There are other errors and lowerities. Campbell is continuously referring to Kristallnacht, the Nazi pogrom in November 1938, such as “Le Kristallnacht”. A more serious spear is his anachronistic suggestion that, in 1938, Meitner feared being expelled to a “death camp”. Camps such as Dachau and Sachsenhausen were brutal places, often deadly, but in the 1930s, they mainly housed Nazi political opponents (some of them Jewish). The Jews were not yet expelled from Germany, and the six death camps dedicated to their extermination – places such as Sobibor, Treblinka and Auschwitz -Birkenau, all in Poland – have not become operational Until the early 1940s.
He is also somewhat rude, and undoubtedly inaccurate, to say that Kristallnacht “explained the real program of the Nazis for the Jewish people: they wanted all to be dead”. Despite the growing virulence of anti-Jewish persecution, this objective was not yet clear and not yet an official policy. In fact, although some were killed, most of the 30,000 Jewish men gathered and taken to concentration camps during Kristallnacht were released provided they emigrate.
Presumably, Campbell is on a firmer area elsewhere – noting, for example, the difficulties to which scientific women have encountered in Germany, including fighting for remuneration, laboratory space and recognition; And by emphasizing the ways they and some sympathetic male colleagues, helped to endure, flourish and finally escape.
When she became a Hahn assistant in Berlin, for example, Meitner was exiled from the main laboratory and stuck in a basement workshop without a toilet nearby. She finally went up to direct the department of physics of Kaiser Wilhelm Institute for Chemistry in Berlin, a position which she kept even after her dismissal from the Nazi era of the University of Berlin.
Some male scientists died against women. Others, like Max Planck, welcomed the collaboration that the most exceptional of their female peers. A heroic supporter of Women in Science was the winner of the Nobel Prize James Franck. German Jew, he resigned from his post at the University of Göttingen before he could be dismissed, immigrated to the United States via Denmark, and then helped to help his colleagues, including women, who remained behind.

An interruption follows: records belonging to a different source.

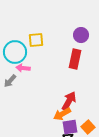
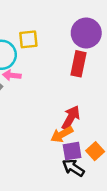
purple circle: (81, 35) -> (86, 33), size x1.5

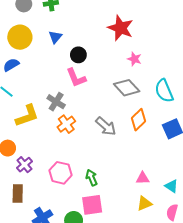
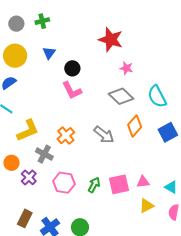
gray cross: (56, 102) -> (44, 154), moved
green arrow: (92, 178) -> (94, 185), turned 56
brown rectangle: (18, 193) -> (25, 218), moved, turned 30
pink square: (92, 205) -> (119, 184), moved

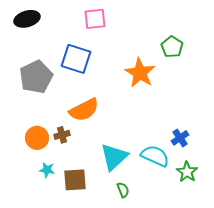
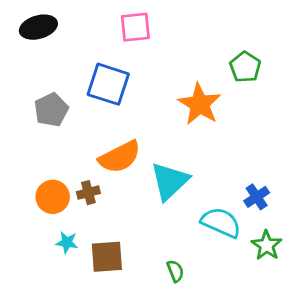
gray pentagon: (36, 77) -> (51, 110), size x0.7
cyan triangle: (114, 157) -> (170, 181), moved

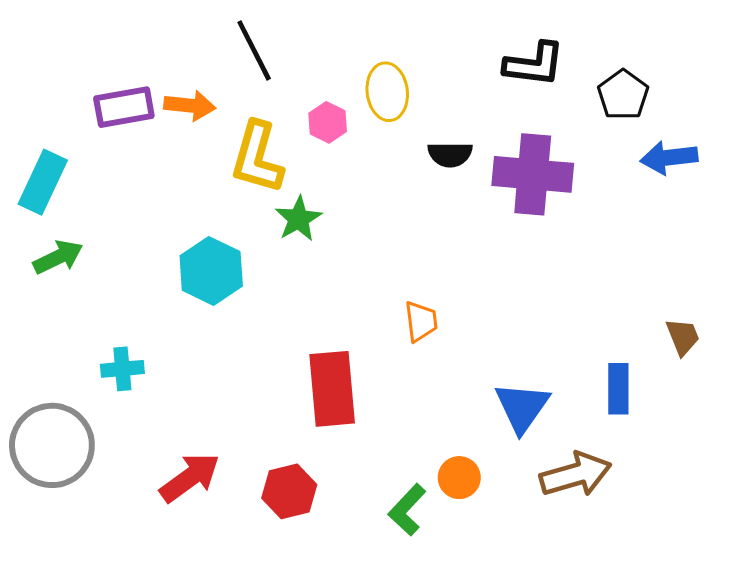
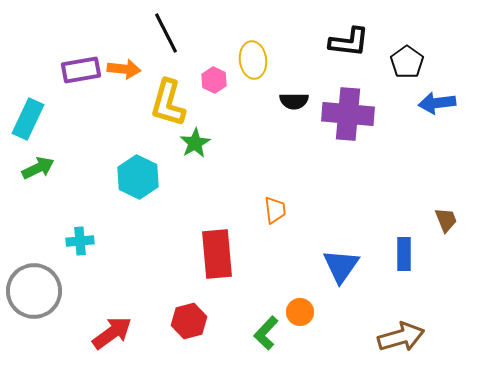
brown arrow: (576, 475) -> (401, 337), moved
red arrow: (190, 478) -> (112, 333), moved

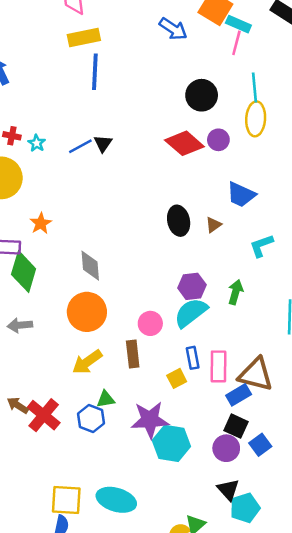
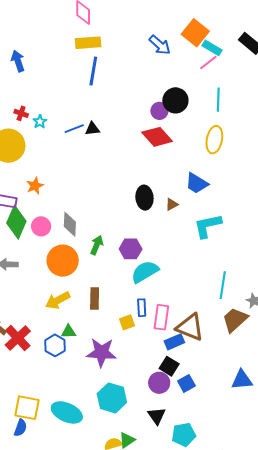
pink line: (236, 43) -> (208, 62), turned 30
yellow ellipse: (256, 119) -> (214, 140), moved
purple circle: (218, 140) -> (159, 111), moved
black triangle: (103, 144) -> (92, 129), turned 42
cyan L-shape: (261, 246) -> (208, 226), size x1.4
purple hexagon: (192, 286) -> (131, 249), moved
green arrow: (236, 292) -> (97, 245), moved
pink circle: (150, 323) -> (41, 226), moved
cyan hexagon: (171, 443) -> (112, 398), moved
cyan pentagon: (245, 508) -> (184, 435), moved

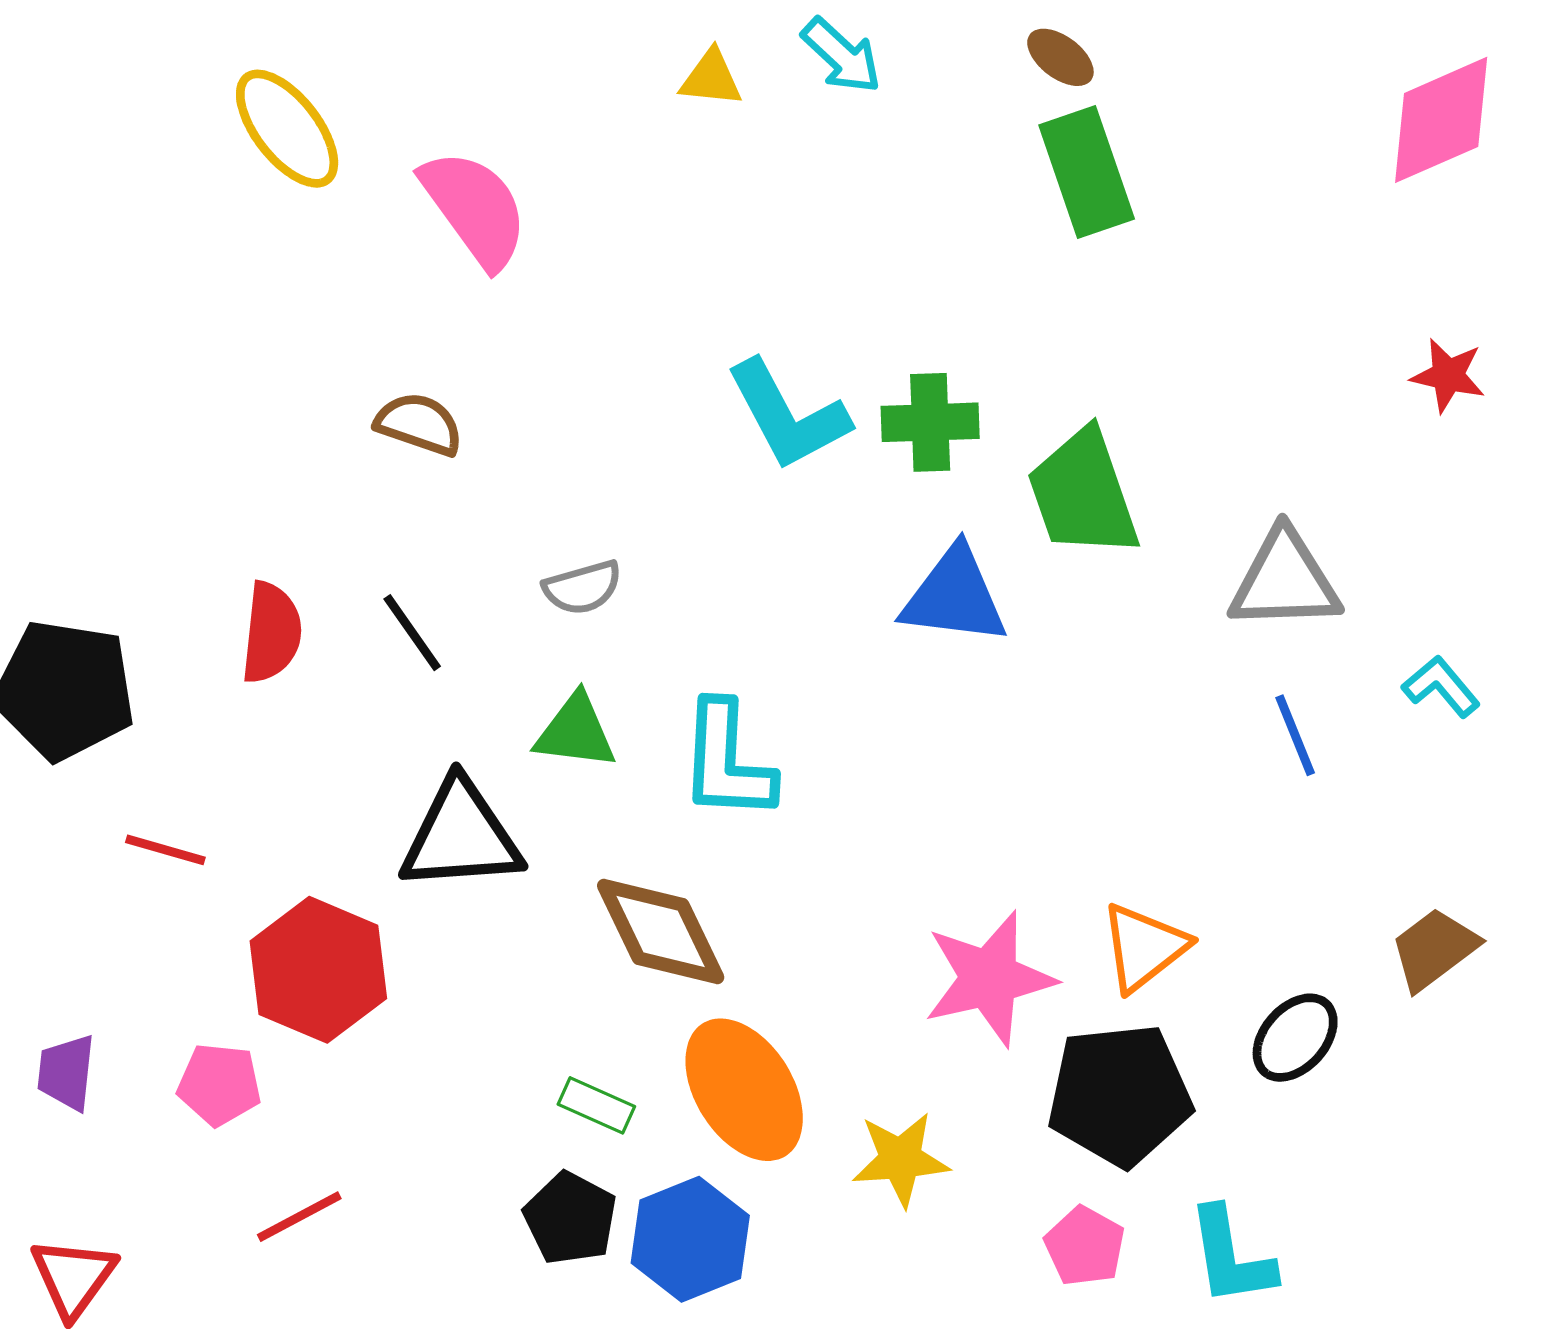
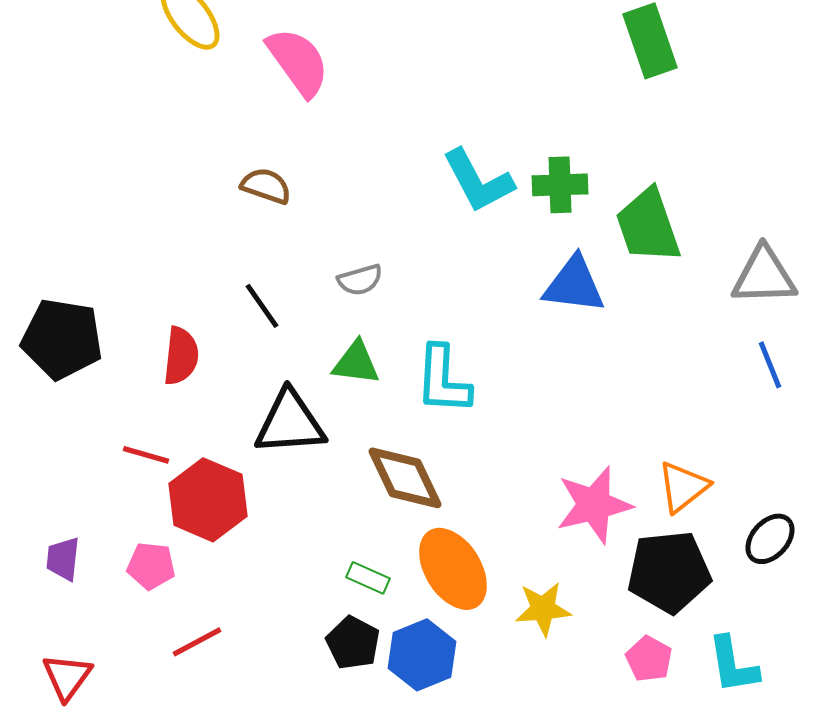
red semicircle: (271, 633) -> (181, 356), moved
red line: (165, 850) -> (146, 455), moved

Franck and Sponer, his survival assistant, were particularly close – friends and scientific collaborators. After a visit to the University of Oslo, Sponer accepted a position at Duke de Caroline University in North in 1936, and began working with Edward Teller, the possible creator of the hydrogen bomb, “on the vibrational excitement of polyatomical molecules by electronic collisions”.
It was only after Franck's wife died in 1942 that her permanent romance with sponger concluded. He stayed at the University of Chicago and she in Duke. But in 1946, they got married and, in the sympathetic account of Campbell, knew the real happiness in the middle of the sorrows around them.
Julia M. Klein is a cultural and critical journalist in Philadelphia.